The ABC's of Essential Vitamins

The ABC's of Essential Vitamins

Vitamins help our bodies grow and work the way they should, but how much do we truly know about what they each do and where they come from? The World Health Organization estimates that more than 2 billion people worldwide are deficient in key vitamins and minerals, which can lead to serious health implications. There are 13 essential vitamins that our bodies need for every day functioning: vitamin A, C, D, E, K, and B vitamins (thiamine, riboflavin, niacin, pantothenic acid, biotin, b6, b12, and folate).

Vitamin A: Vitamin A is crucial for vision, the immune system, reproduction, and growth and development.

- Products such as eggs and milk. Also found in fruits and vegetables, like mangoes and carrots.
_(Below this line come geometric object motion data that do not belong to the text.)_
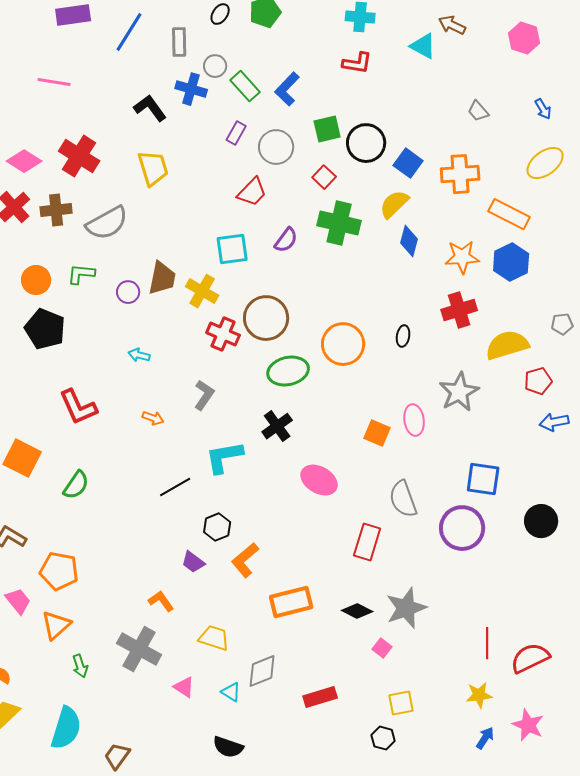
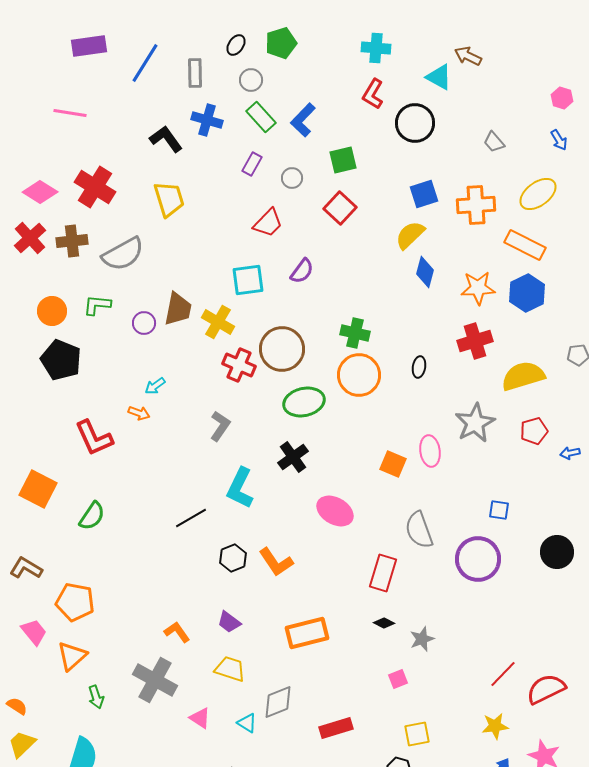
pink hexagon: (524, 38) -> (562, 98), moved, size x0.7
red L-shape: (357, 63) -> (373, 94), turned 112
gray circle: (215, 66) -> (251, 80), moved
black circle: (366, 143) -> (415, 123), moved
gray circle: (276, 147) -> (292, 178), size x0.6
blue square: (408, 163) -> (424, 194), turned 36
yellow ellipse: (545, 163) -> (538, 194), moved
red square: (324, 177) -> (340, 208), size x1.4
green cross: (339, 223) -> (355, 333), moved, size x0.7
cyan arrow: (139, 355) -> (155, 386), turned -50
red pentagon: (538, 381) -> (534, 431), moved
orange arrow: (153, 418) -> (139, 413), moved
blue arrow: (554, 422) -> (570, 453), size x0.7
cyan L-shape: (224, 457) -> (240, 488), turned -54
blue square: (483, 479) -> (499, 510), size x0.6
orange L-shape: (245, 560) -> (276, 562), moved, turned -84
purple trapezoid: (193, 562) -> (229, 622), moved
gray star: (406, 608) -> (422, 639), size x0.6
black diamond: (357, 611) -> (384, 623), moved, size x0.7
red line: (487, 643) -> (503, 674), turned 44
pink square: (382, 648) -> (398, 679), turned 30

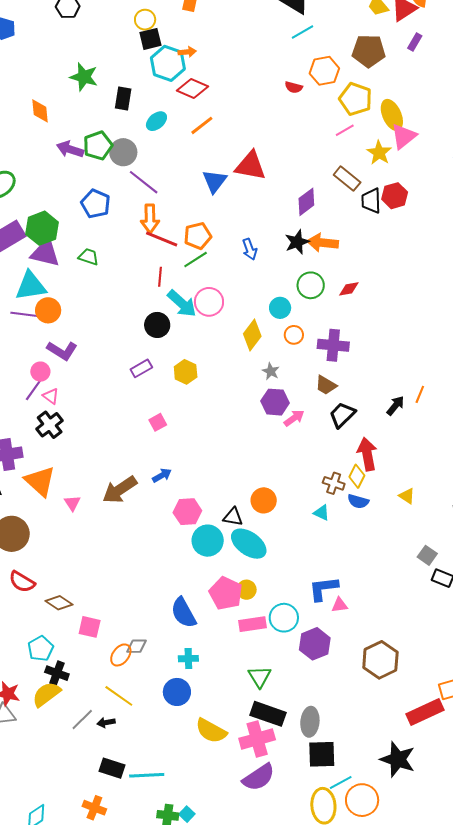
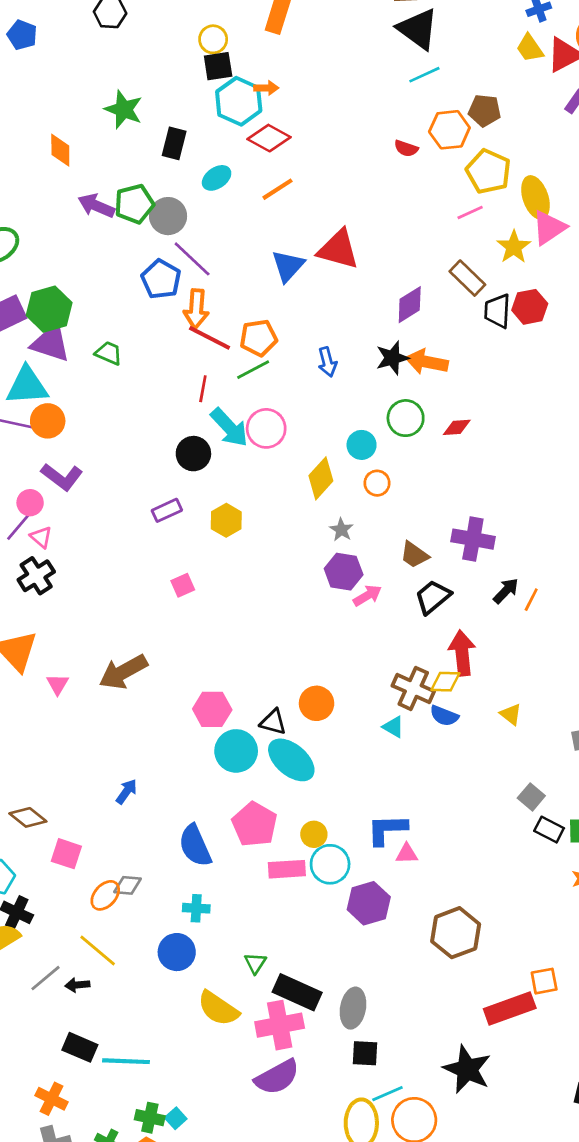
brown pentagon: (369, 51) -> (485, 110), moved, size x0.7
blue pentagon: (96, 204) -> (161, 279), moved
purple cross: (333, 345) -> (473, 539), moved
orange line: (420, 394) -> (531, 600), moved
blue arrow: (162, 475) -> (126, 791), moved, turned -30
yellow diamond: (357, 476) -> (445, 682), turned 60
brown cross: (334, 483) -> (413, 688), size x1.4
yellow circle: (247, 590) -> (314, 834), moved
green triangle: (260, 677) -> (255, 963), moved, size x0.7
black square: (322, 754) -> (365, 1053), size x0.7

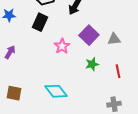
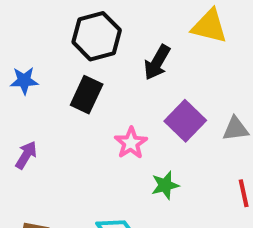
green star: (92, 64) -> (165, 185), moved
Vitamin C: Vitamin C is for growth and tissue repair both inside and out. It is necessary for healing wounds and maintaining bones and teeth.

- Fruits and vegetables are some of the best sources of vitamin C. That includes citrus fruits, tomatoes, and potatoes.

Vitamin D: Helps your body absorb calcium, one of the main building blocks for strong bones.

- Vitamin D can be found in fatty fish, fish oils, fortified milk products, and fortified cereals, but primarily the sun! Check out our blog post on getting enough sunlight to get your daily dose of Vitamin D https://www.shopbreath.com/blogs/breath-meditations/let-the-sunshine-in

Vitamin E: Acts as an antioxidant, scavenging loose electrons. It has been shown to be effective against cancer, aging, arthritis, and cataracts.

- Found in nuts like peanuts and almonds, as well as some vegetable oils. Can also be found in broccoli and spinach.

Vitamin K: Helps to make various proteins that are needed for blood clotting and bone building.

- Found in green leafy vegetables like spinach and kale, and in some fruits, such as blueberries and figs. Also found in cheese, eggs, and meats.

Thiamine (B1): Thiamine turns food into energy and keeps the nervous system healthy.

- B1 is found in meat- primarily pork and fish, as well as in whole grains and fortified grains.

Riboflavin (B2): Riboflavin fights free radicals and may reduce or help prevent the damage they cause. It is important for growth and red blood cell production.

- You can find B2 in eggs, organ meat, and lean meat. You can also find it in green vegetables like asparagus and broccoli.

Niacin (B3): Niacin is used by your body to turn food into energy and keeps your nervous system, digestive system, and skin healthy.

- Nuts such as peanuts, walnuts, almonds, sunflower seeds, and pumpkin seeds all have B3. It can also be found in some legumes, grains, poultry, beef, and fish.

Pantothenic Acid (B5): Helps turn the food you eat into the energy you need. B5 makes and breaks down fats.

- Beef, poultry, seafood, organ meats, eggs, milk, and vegetables such as mushrooms, avocados, potatoes, and broccoli all have B5. Whole grains, peanuts, sunflower seeds, and chickpeas do too.

Biotin: Biotin metabolizes carbohydrates, fats, and amino acids, all of which are the building blocks of protein. It is also good for strengthening hair and nails.

- Biotin is in organ meats, eggs, fish, meat, seeds, nuts, and certain vegetables such as sweet potatoes.

Vitamin B6: B6 is important for normal brain development and for keeping the nervous and immune system healthy.

- B6 is found in a wide variety of foods including fish, beef liver, potatoes and other starchy vegetables, and fruits (other than citrus).

Vitamin B12: B12 is crucial in red blood cell formation, cell metabolism, nerve function, and the production of DNA.

  • -  This vitamin comes from meat, fish, poultry, milk, and fortified breakfast cereals.

  • -  Some people over the age of 50 have trouble absorbing vitamin B12, and may need to take supplements to make up for lack of B12.

Folate: Your body needs folate to make DNA and other genetic material. Folate allows your cells to divide.
 

- Folate can be found in broccoli, brussels sprouts, spinach, and oranges. Also found in nuts, beans, and peas.

Getting these vitamins through a varied diet is better than receiving them through a pill. Food contains more than just the vitamins we need, such as fiber and minerals like magnesium. If you do, however, opt to take pill vitamins or dietary supplements, be aware of the side effects that can occur with ingesting too much of one kind. Supplements do come in handy especially to those of us who have dietary restrictions and allergies. Be sure to purchase supplements that contain the vitamin or mineral you need without many other unnecessary ingredients. Your doctor or pharmacist can recommend brands that fit what you need.

Essential vitamins are the building blocks of good health, supporting everything we do in our day to day. By prioritizing a diverse, nutrient rich diet, and supplementing where needed, we can optimize our vitamin intake and pave the way for a healthier, more vibrant life.